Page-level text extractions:
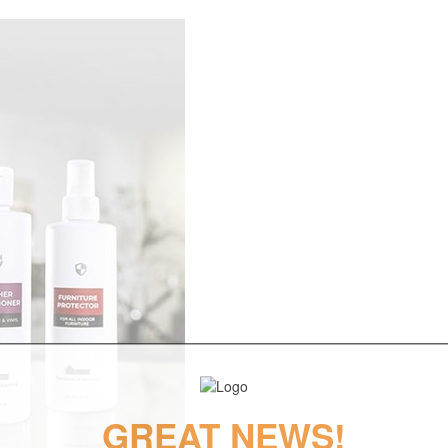
GREAT NEWS!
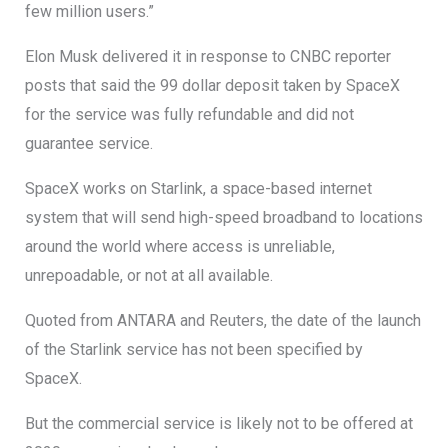
few million users.”
Elon Musk delivered it in response to CNBC reporter
posts that said the 99 dollar deposit taken by SpaceX
for the service was fully refundable and did not
guarantee service.
SpaceX works on Starlink, a space-based internet
system that will send high-speed broadband to locations
around the world where access is unreliable,
unrepoadable, or not at all available.
Quoted from ANTARA and Reuters, the date of the launch
of the Starlink service has not been specified by
SpaceX.
But the commercial service is likely not to be offered at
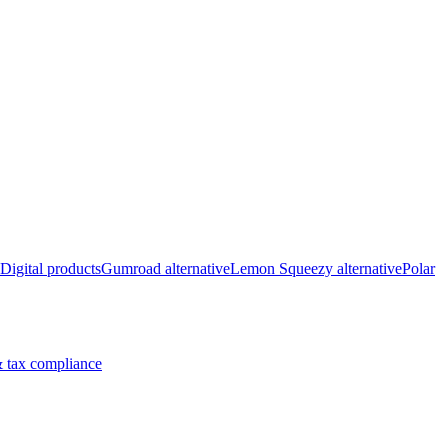
Digital products
Gumroad alternative
Lemon Squeezy alternative
Polar
 tax compliance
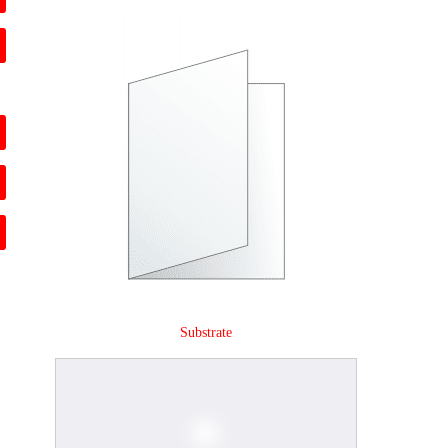
Substrate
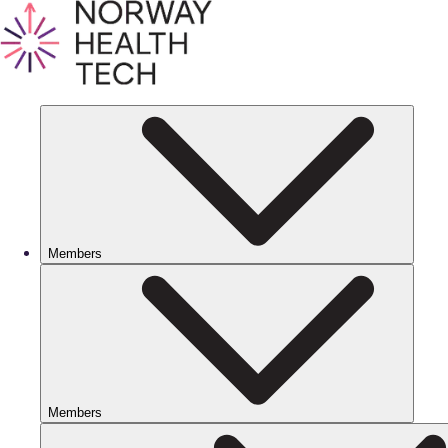
Members
Members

## [WORK REQUIRED]
Exactly the lines from the one holding "Digital products" through the last line of the entries, both included, are to be duplicated; leave the pictures out.

## [ANSWER TO THIS TASK]
Digital products
Gumroad alternative
Lemon Squeezy alternative
Polar
 tax compliance
Substrate
Members
Members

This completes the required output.